CHECK BOX IF THE AGGREGATE AMOUNT IN ROW (11) EXCLUDES CERTAIN SHARES:



        o

13

PERCENT OF CLASS REPRESENTED BY AMOUNT IN ROW (11)

39.35%

14

TYPE OF REPORTING PERSON

IN

 

 

 

 


CUSIP No. 84762L204

Page 11 of 14 Pages

SCHEDULE 13D

 

ITEM 1.

SECURITY AND ISSUER.

 

               This Amendment No. 3 to Schedule 13D (“Amendment No. 3”) is being filed by the undersigned to amend the Schedule 13D filed by the Reporting Persons on September 8, 2009, as amended by Amendment No. 1 filed on October 19, 2009 and Amendment No. 2 filed on February 12, 2010 (as amended, the “Schedule 13D”) with respect to the Common Stock, par value $0.01 per share (the “Shares”) of Spectrum Brands, Inc. (the “Issuer”). The address of the Issuer is Six Concourse Parkway, Suite 3300 Atlanta, Georgia 30328.

ITEM 2.

IDENTITY AND BACKGROUND.

 

               No material change.

 

ITEM 3.

SOURCE AND AMOUNT OF FUNDS OR OTHER CONSIDERATION.

 

                No material change.

 

ITEM 4.

PURPOSE OF TRANSACTION.

 

Item 4 of the Schedule 13D is hereby amended by adding the following after the last paragraph thereof:

“On March 1, 2010, the Funds advised the Issuer that they or one or more of their controlled Affiliates (as defined in the Merger Agreement) desire to purchase Shares and entered into a Letter Agreement (the “Letter Agreement”) with the Issuer pursuant to which the Funds may purchase Shares (any such purchased Shares, the “Letter Agreement Shares”) during the period (the “Interim Period”) between the date of the Letter Agreement and the Closing Date (as defined in the Merger Agreement).

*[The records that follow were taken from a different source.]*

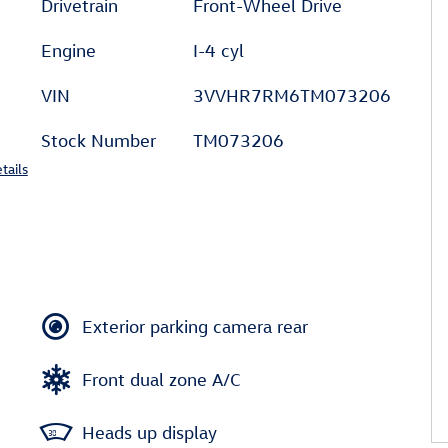
Drivetrain
Front-Wheel Drive
Engine
I-4 cyl
VIN
3VVHR7RM6TM073206
Stock Number
TM073206
tails
Exterior parking camera rear
Front dual zone A/C
Heads up display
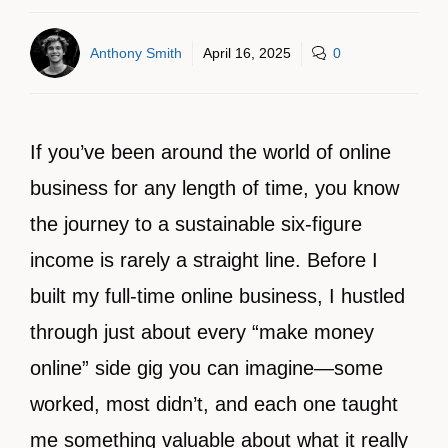
Anthony Smith
April 16, 2025
0
If you’ve been around the world of online
business for any length of time, you know
the journey to a sustainable six-figure
income is rarely a straight line. Before I
built my full-time online business, I hustled
through just about every “make money
online” side gig you can imagine—some
worked, most didn’t, and each one taught
me something valuable about what it really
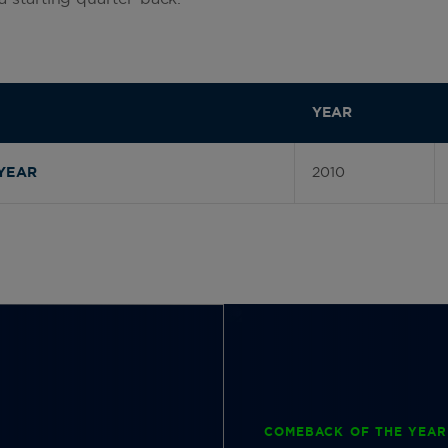
YEAR
2010
YEAR
COMEBACK OF THE YEAR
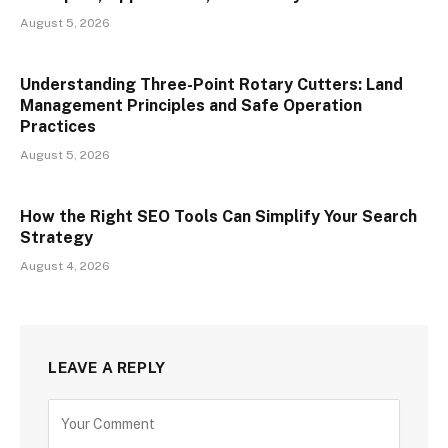
August 5, 2026
Understanding Three-Point Rotary Cutters: Land
Management Principles and Safe Operation
Practices
August 5, 2026
How the Right SEO Tools Can Simplify Your Search
Strategy
August 4, 2026
LEAVE A REPLY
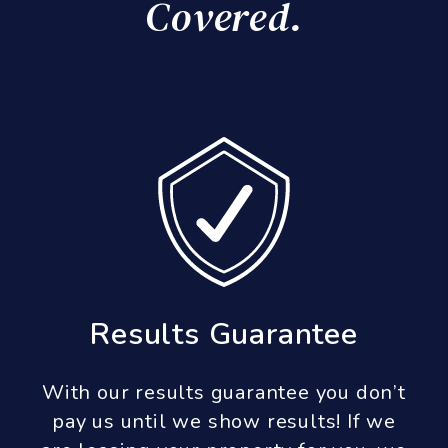
Covered.
Results Guarantee
With our results guarantee you don’t
pay us until we show results! If we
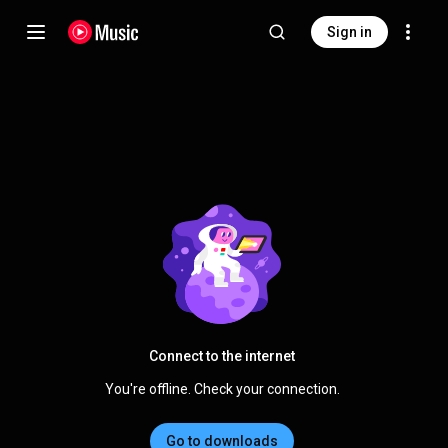
Sign in
Connect to the internet
You're offline. Check your connection.
Go to downloads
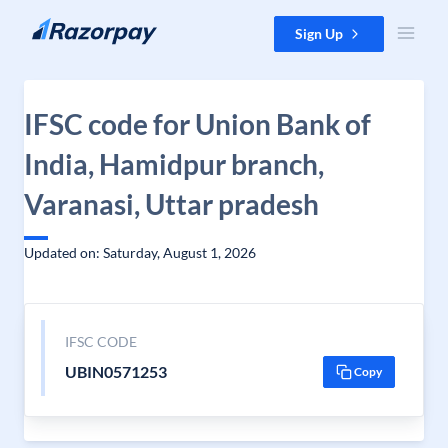
Skip to content
Sign Up
IFSC code for Union Bank of
India, Hamidpur branch,
Varanasi, Uttar pradesh
Updated on: Saturday, August 1, 2026
IFSC CODE
UBIN0571253
Copy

The Funds also requested that the Issuer waive the provisions of Section 2.6 of the Support Agreement in connection with any such purchases. The Funds believe that the Shares are currently undervalued and there is currently a lack of liquidity in the Shares and may effect purchases of Shares in order to increase the liquidity of the Shares. The Funds may, but are under no obligation to, purchase Shares at prices per share no greater than $31.50 during the Interim Period subject to the limitations in the Letter Agreement described below. However, the Funds will not purchase any Shares prior to the filing by Parent and the Issuer of the Registration Statement on Form S-4/Proxy Statement with regard to the Battery Merger (as defined in the Merger Agreement).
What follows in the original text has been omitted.